> Work instruction
Return the lines below that contain "внутри".

> Material for the task
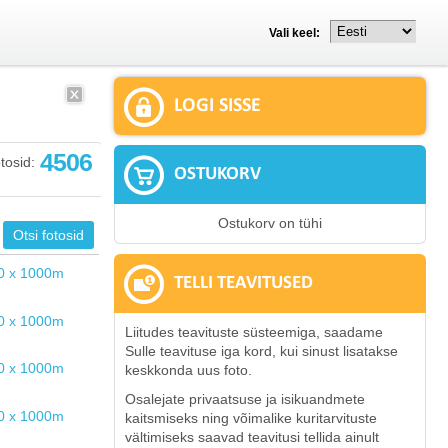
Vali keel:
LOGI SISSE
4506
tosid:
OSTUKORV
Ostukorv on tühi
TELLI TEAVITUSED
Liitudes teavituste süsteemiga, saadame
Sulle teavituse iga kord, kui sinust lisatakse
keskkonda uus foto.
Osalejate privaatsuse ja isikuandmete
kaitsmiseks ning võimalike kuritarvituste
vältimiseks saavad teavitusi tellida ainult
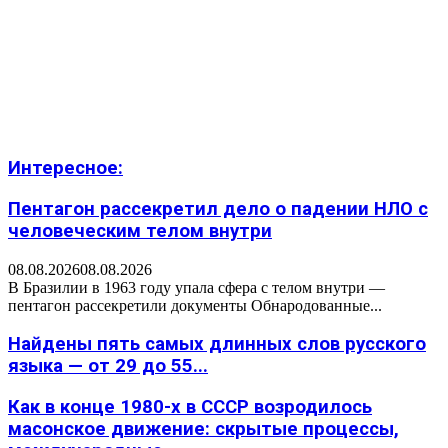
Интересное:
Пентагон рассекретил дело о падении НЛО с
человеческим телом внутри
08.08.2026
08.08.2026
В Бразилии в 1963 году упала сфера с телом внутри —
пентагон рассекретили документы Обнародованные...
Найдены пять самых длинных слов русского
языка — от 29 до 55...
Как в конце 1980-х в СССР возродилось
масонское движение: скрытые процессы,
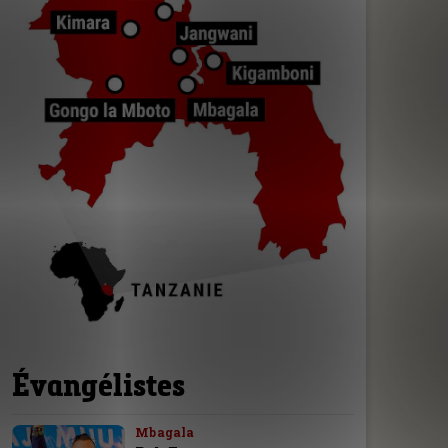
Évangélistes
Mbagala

==

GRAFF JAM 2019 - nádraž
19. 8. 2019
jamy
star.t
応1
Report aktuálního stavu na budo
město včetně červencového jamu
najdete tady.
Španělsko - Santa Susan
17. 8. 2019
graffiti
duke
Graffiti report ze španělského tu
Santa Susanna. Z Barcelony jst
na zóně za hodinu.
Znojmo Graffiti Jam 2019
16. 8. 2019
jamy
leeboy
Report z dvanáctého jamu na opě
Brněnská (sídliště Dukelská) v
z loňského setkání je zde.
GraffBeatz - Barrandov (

> Solution to the exercise
человеческим телом внутри
В Бразилии в 1963 году упала сфера с телом внутри —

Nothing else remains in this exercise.